In brief: After Maeve was bitten by a shark, she turned sharks into her career and passion. Now she’s 30 and back home again. When she runs into her ex-fiancé’s daughter on the beach, it brings up old memories. Old or new? Stay or go?
The good: It’s fun and quirky.
The not-so-good: The ending is a bit…open.
Why I chose it: Thank you to Hachette for the copy.
Publisher: Headline Review (Hachette)
Setting: Mainly Florida, with a touch of the Bahamas
Rating: 7.5 out of 10
Sharks are a contentious issue in my local area, with a lot of bad press thanks to attacks and near misses in recent years. Me, I’m not much of a beach swimmer so my main contact with sharks has been as a fisher. They’re just something that swims in circles that you throw back. I’ve never really thought too much about sharks, good or bad. The Shark Club opened my thoughts up to the positive aspects of sharks and where they sit (or swim) in the ocean’s ecosystem. While I don’t think I’ll become a huge shark fan, this light read was both interesting and informative.

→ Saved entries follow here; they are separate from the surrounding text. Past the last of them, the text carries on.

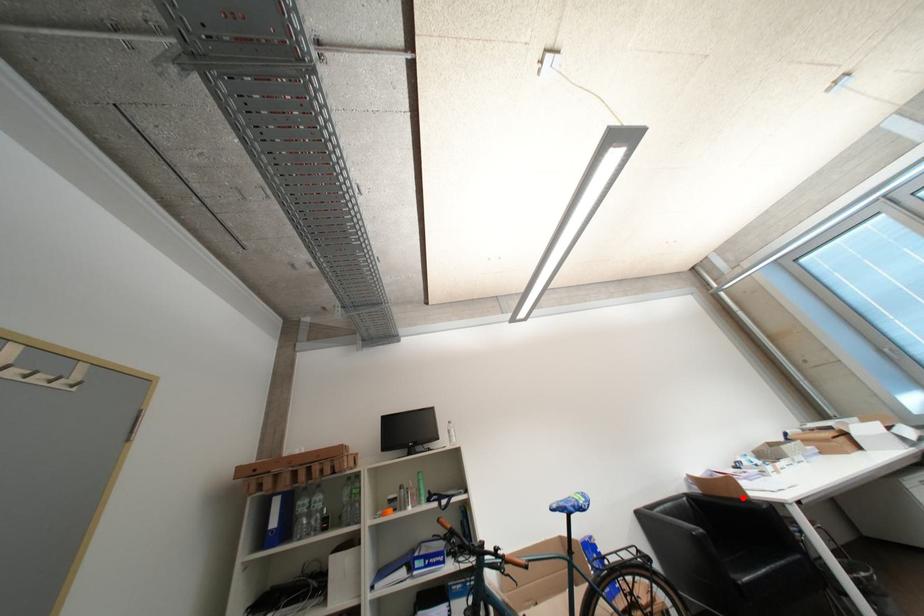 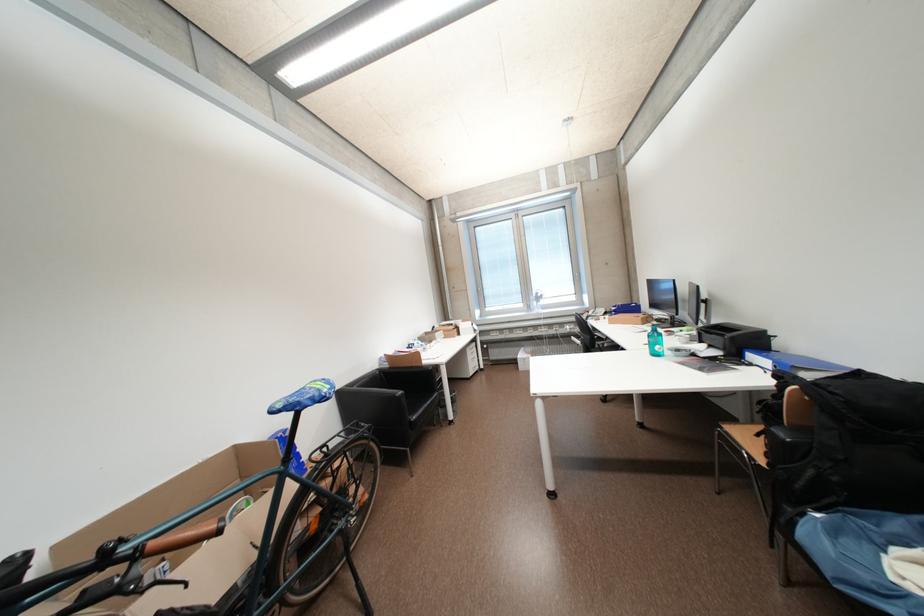 In the second image, find the point that corresponds to the highlighted location in the first image.

(421, 367) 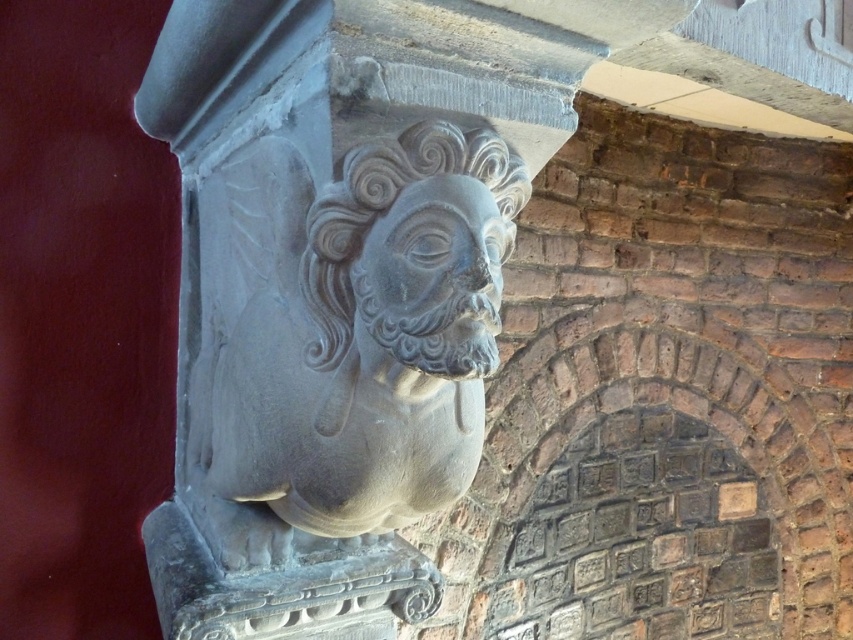 You are an art conservator assessing the structural integrity of the gray stone head at center and the gray stone bust at center. Based on their widths, which one is more likely to require reinforcement to prevent damage from wind erosion?

The gray stone head at center has a larger width than the gray stone bust at center, making it more susceptible to wind erosion and thus more likely to require reinforcement.

What object is located at the coordinates point [358,326] in the image?

The point [358,326] marks the gray stone bust at center.

Consider the image. You are an art conservator examining the stone details on a historical building. You notice two objects, the gray stone head at center and the gray stone bust at center. Which one is bigger?

The gray stone head at center is larger than the gray stone bust at center. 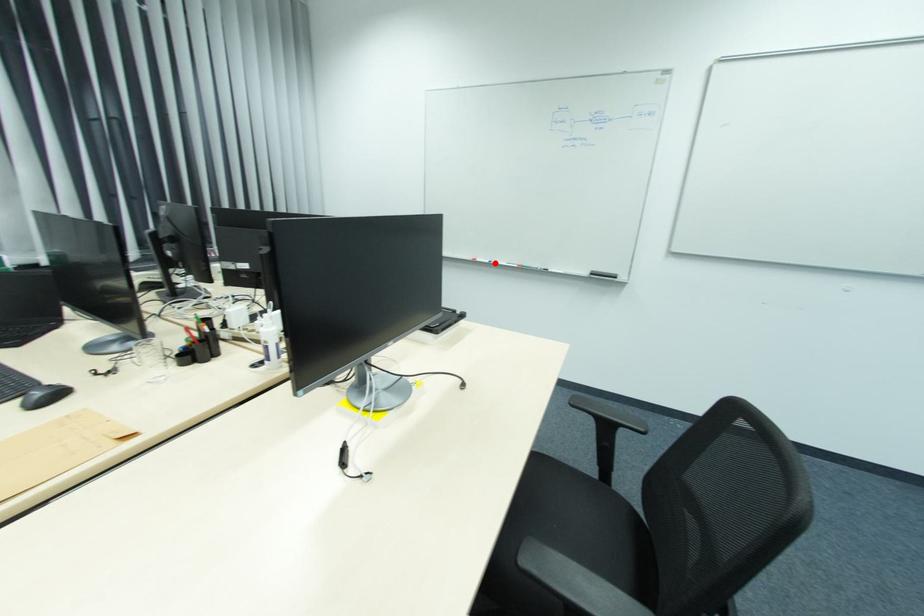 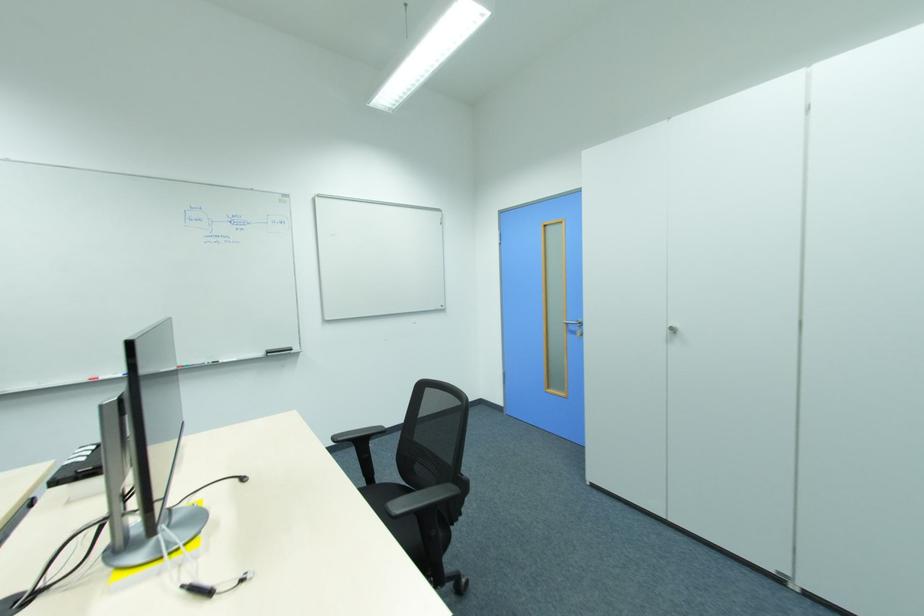 Question: I am providing you with two images of the same scene from different viewpoints. A red point is marked on the first image. At the location where the point appears in image 1, is it still visible in image 2?

Choices:
 (A) Yes
 (B) No

Answer: (B) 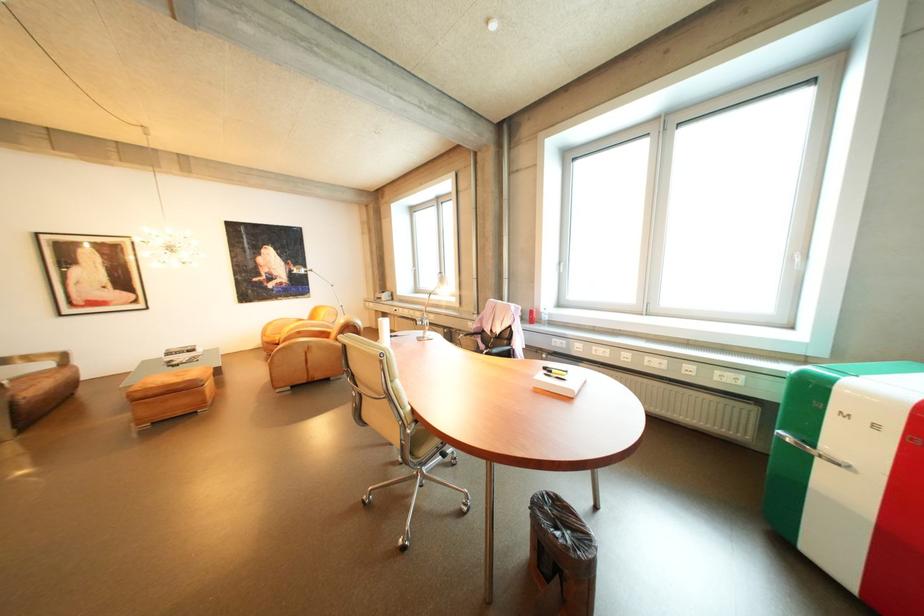 You are a GUI agent. You are given a task and a screenshot of the screen. Output one action in this format:
    pyautogui.click(x=<x>, y=<y>)
    Task: Click on the red plastic bottle
    
    Given the screenshot: What is the action you would take?
    pyautogui.click(x=531, y=315) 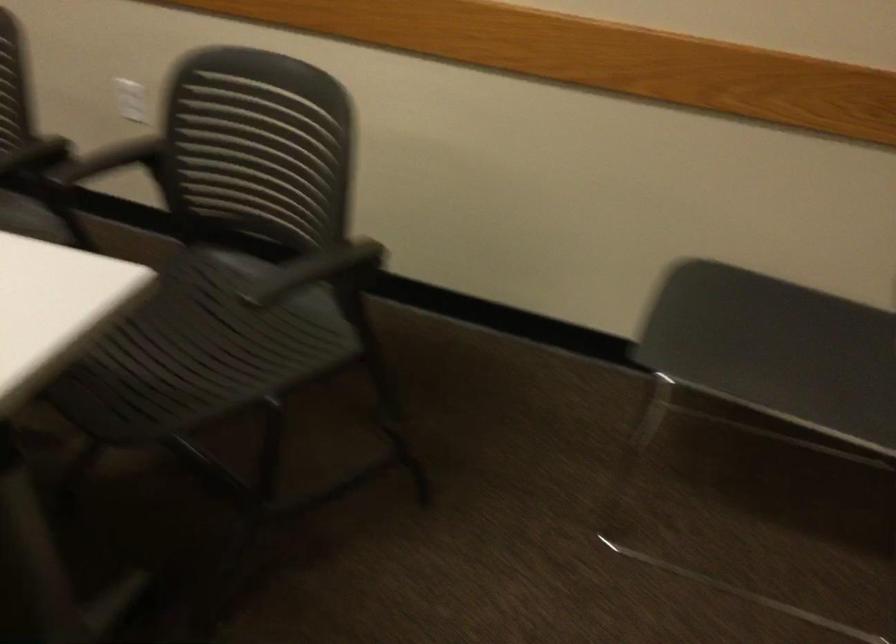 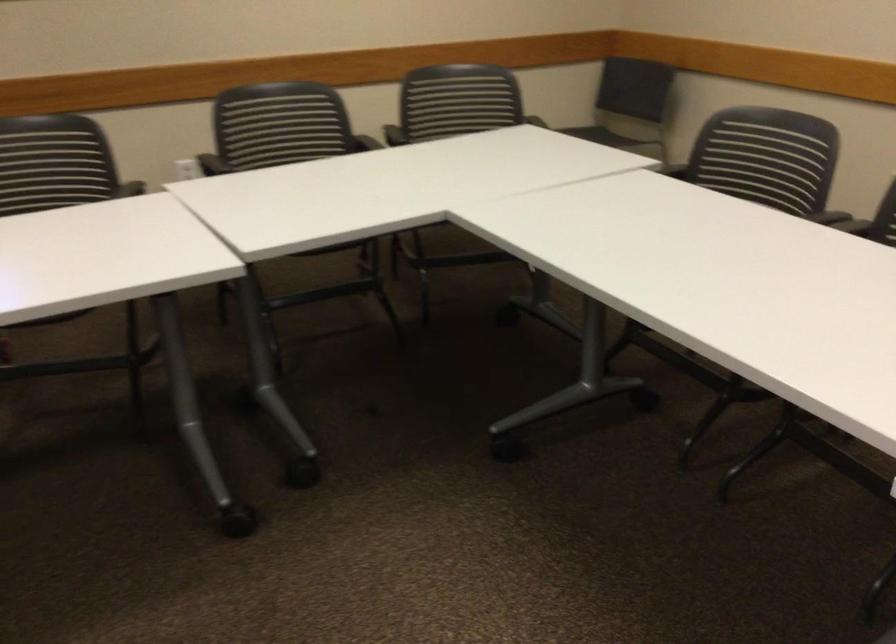 Question: I am providing you with two images of the same scene from different viewpoints. After the viewpoint changes to image2, which objects are now occluded?

Choices:
 (A) black chair armrest
 (B) black chair sitting surface
 (C) chair sitting surface
 (D) closet door knob

Answer: (C) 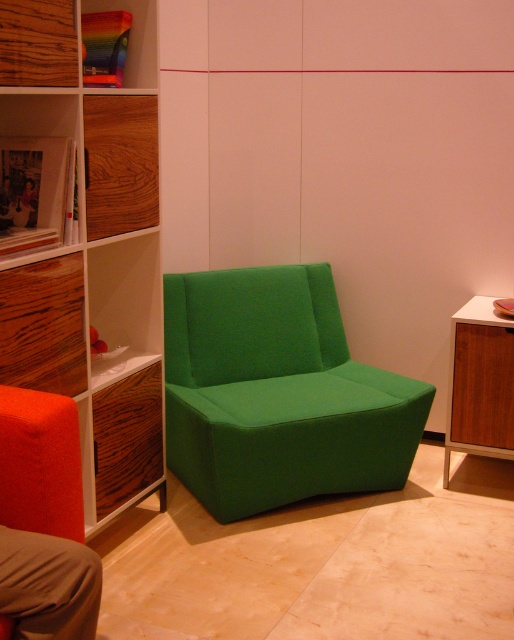 Is point (50, 346) closer to viewer compared to point (503, 403)?

That is True.

Between woodenmaterial/texturebookshelf at left and wooden cabinet at right, which one has less height?

With less height is wooden cabinet at right.

Is point (68, 196) positioned in front of point (451, 394)?

Yes, it is in front of point (451, 394).

You are a GUI agent. You are given a task and a screenshot of the screen. Output one action in this format:
    pyautogui.click(x=<x>, y=<y>)
    Task: Click on the woodenmaterial/texturebookshelf at left
    This screenshot has height=640, width=514.
    Given the screenshot: What is the action you would take?
    pyautogui.click(x=91, y=284)

Is point (79, 468) closer to camera compared to point (507, 356)?

Yes, point (79, 468) is closer to viewer.

Who is more distant from viewer, (82, 525) or (504, 442)?

Point (504, 442)

Identify the location of matte orange cushion at lower left. The width and height of the screenshot is (514, 640). (40, 464).

Can you confirm if woodenmaterial/texturebookshelf at left is positioned to the right of green fabric armchair at center?

In fact, woodenmaterial/texturebookshelf at left is to the left of green fabric armchair at center.

Which is above, woodenmaterial/texturebookshelf at left or green fabric armchair at center?

Positioned higher is woodenmaterial/texturebookshelf at left.

What do you see at coordinates (91, 284) in the screenshot? I see `woodenmaterial/texturebookshelf at left` at bounding box center [91, 284].

At what (x,y) coordinates should I click in order to perform the action: click on woodenmaterial/texturebookshelf at left. Please return your answer as a coordinate pair (x, y). The image size is (514, 640). Looking at the image, I should click on (91, 284). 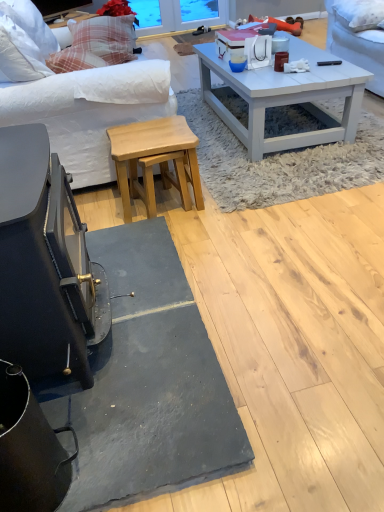 Question: Considering the relative sizes of matte brown coffee cup at center, the 1th coffee cup viewed from the right, and matte black television at upper left in the image provided, is matte brown coffee cup at center, the 1th coffee cup viewed from the right, wider than matte black television at upper left?

Choices:
 (A) no
 (B) yes

Answer: (A)

Question: Considering the relative sizes of matte brown coffee cup at center, the 1th coffee cup viewed from the right, and matte black television at upper left in the image provided, is matte brown coffee cup at center, the 1th coffee cup viewed from the right, bigger than matte black television at upper left?

Choices:
 (A) no
 (B) yes

Answer: (A)

Question: Is matte brown coffee cup at center, positioned as the second coffee cup in left-to-right order, located outside matte black television at upper left?

Choices:
 (A) no
 (B) yes

Answer: (B)

Question: Is matte brown coffee cup at center, positioned as the second coffee cup in left-to-right order, facing towards matte black television at upper left?

Choices:
 (A) yes
 (B) no

Answer: (B)

Question: Considering the relative sizes of matte brown coffee cup at center, the 1th coffee cup viewed from the right, and matte black television at upper left in the image provided, is matte brown coffee cup at center, the 1th coffee cup viewed from the right, taller than matte black television at upper left?

Choices:
 (A) yes
 (B) no

Answer: (B)

Question: Is matte brown coffee cup at center, the 1th coffee cup viewed from the right, positioned behind matte black television at upper left?

Choices:
 (A) no
 (B) yes

Answer: (A)

Question: Is white soft pillow at upper right, placed as the 1th pillow when sorted from right to left, taller than natural wood stool at center?

Choices:
 (A) yes
 (B) no

Answer: (B)

Question: Is the position of white soft pillow at upper right, the 2th pillow positioned from the back, less distant than that of natural wood stool at center?

Choices:
 (A) yes
 (B) no

Answer: (B)

Question: Does white soft pillow at upper right, the 1th pillow in the bottom-to-top sequence, have a lesser height compared to natural wood stool at center?

Choices:
 (A) no
 (B) yes

Answer: (B)

Question: Can you see white soft pillow at upper right, the 2th pillow from the top, touching natural wood stool at center?

Choices:
 (A) no
 (B) yes

Answer: (A)

Question: Does white soft pillow at upper right, the 2th pillow positioned from the back, have a lesser width compared to natural wood stool at center?

Choices:
 (A) no
 (B) yes

Answer: (A)

Question: Is white soft pillow at upper right, acting as the 1th pillow starting from the front, at the left side of natural wood stool at center?

Choices:
 (A) no
 (B) yes

Answer: (A)

Question: From the image's perspective, does white painted wood coffee table at center appear lower than matte blue cup at center, positioned as the 2th coffee cup in right-to-left order?

Choices:
 (A) no
 (B) yes

Answer: (B) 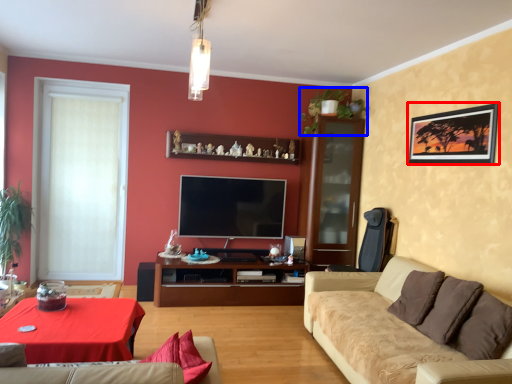 Question: Which point is closer to the camera, picture frame (highlighted by a red box) or plant (highlighted by a blue box)?

Choices:
 (A) picture frame
 (B) plant

Answer: (A) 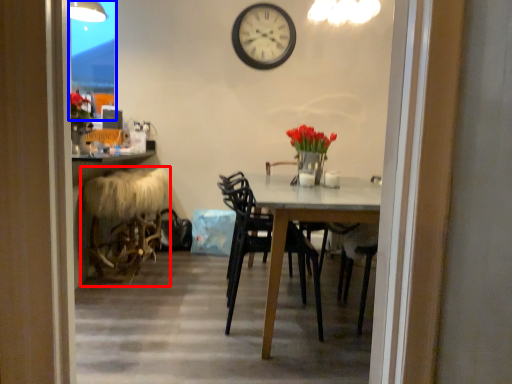 Question: Which point is closer to the camera, folding chair (highlighted by a red box) or glass door (highlighted by a blue box)?

Choices:
 (A) folding chair
 (B) glass door

Answer: (A) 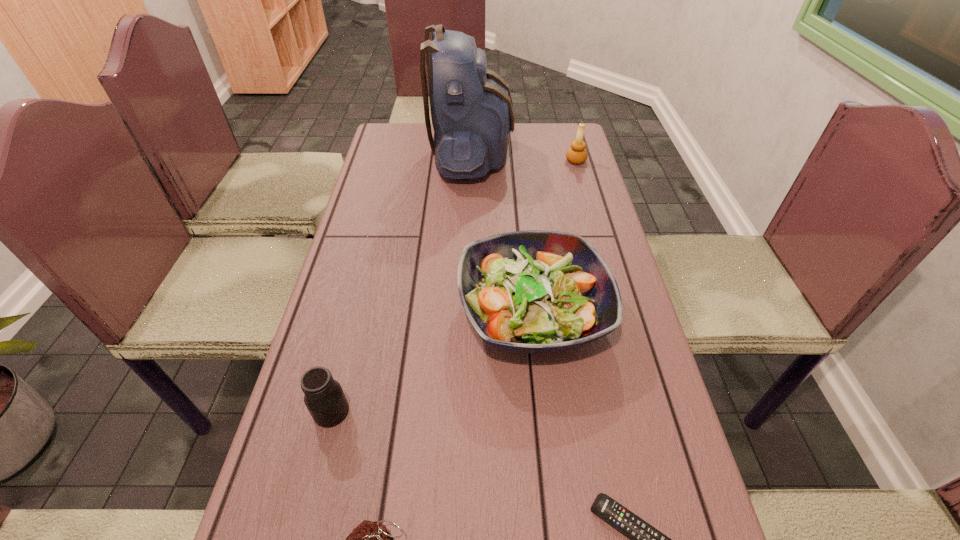 At what (x,y) coordinates should I click in order to perform the action: click on backpack. Please return your answer as a coordinate pair (x, y). The height and width of the screenshot is (540, 960). Looking at the image, I should click on (471, 106).

Locate an element on the screen. Image resolution: width=960 pixels, height=540 pixels. candle_holder is located at coordinates (577, 154).

I want to click on salad plate, so click(535, 291).

I want to click on jar, so click(324, 398).

This screenshot has height=540, width=960. I want to click on the fourth farthest object, so click(x=324, y=398).

In order to click on free spot located at the front pocket of the backpack in this screenshot , I will do `click(568, 155)`.

You are a GUI agent. You are given a task and a screenshot of the screen. Output one action in this format:
    pyautogui.click(x=<x>, y=<y>)
    Task: Click on the free space located on the left of the candle_holder
    
    Given the screenshot: What is the action you would take?
    pyautogui.click(x=512, y=161)

In order to click on vacant region located on the left of the salad plate in this screenshot , I will do `click(348, 312)`.

The height and width of the screenshot is (540, 960). Identify the location of free space located on the right of the fourth farthest object. (512, 411).

Identify the location of backpack that is at the far edge. (471, 106). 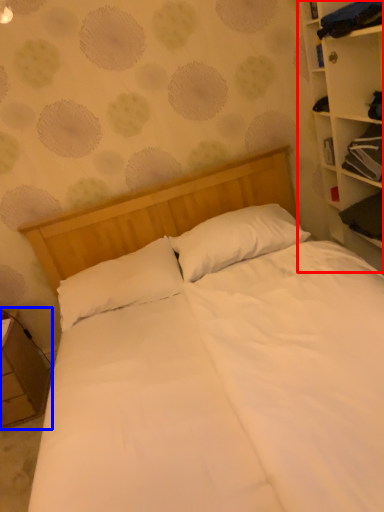 Question: Which object appears farthest to the camera in this image, bookcase (highlighted by a red box) or nightstand (highlighted by a blue box)?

The story is told by Maeve, who was once bitten by a shark as a child. It was a scary experience for sure, but it left her twin brother with more mental scars. The experience has driven Maeve to learn more about sharks and it’s now her passion and livelihood. When she’s not on research trips in exotic locales, she’s at home in Florida, teaching and study more about sharks. It’s her life but returning home this trip has got her thinking about her past and present, which then clash spectacularly. Her ex-fiancé Daniel now works at her grandmother’s hotel and he’s brought his impossibly cute daughter Hazel too. Maeve’s brother Robin has also finally finished his novel, but it reads a lot like Maeve and Daniel’s life. Then there’s the return of sort-of, almost, kinda fling Nicholas. What does Maeve want with her life? In the midst of these decisions, there’s a group of people harvesting shark fins illegally and they could be very close to home…
The Shark Club is a good summer or weekend read. It’s not too heavy and entertains you while you absorb some basic shark facts. The plot is easy to follow with just the right number of characters so you won’t forget. The characters are quirky, from Hazel the 6 year old founder of The Shark Club to Maeve’s grandmother Perri, who owns a book themed hotel. But sometimes it just didn’t fit together for me. Jumping from shark research to a potential love triangle to a high octane discovery on the ocean didn’t always transition smoothly. All the aspects were interesting, but I just didn’t know where the plot would turn next. Saying that, the ending was quite interesting to me because it didn’t take the easy option but left things more open to the reader to interpret. Could this mean another book about Maeve? Possibly, or given the quirky community she lives in, it could mean another book set in the same place.
I did like The Shark Club despite these flaws. The characters were drawn well with exceptionally fun quirks (for example, Perri has written a hidden book quote in the Mata Hari room). The plot moved at a steady pace and it was definitely entertaining. It’s clear that Ann Kidd Taylor has a knack for memorable characters and quirky scenes. I’d read another of her books.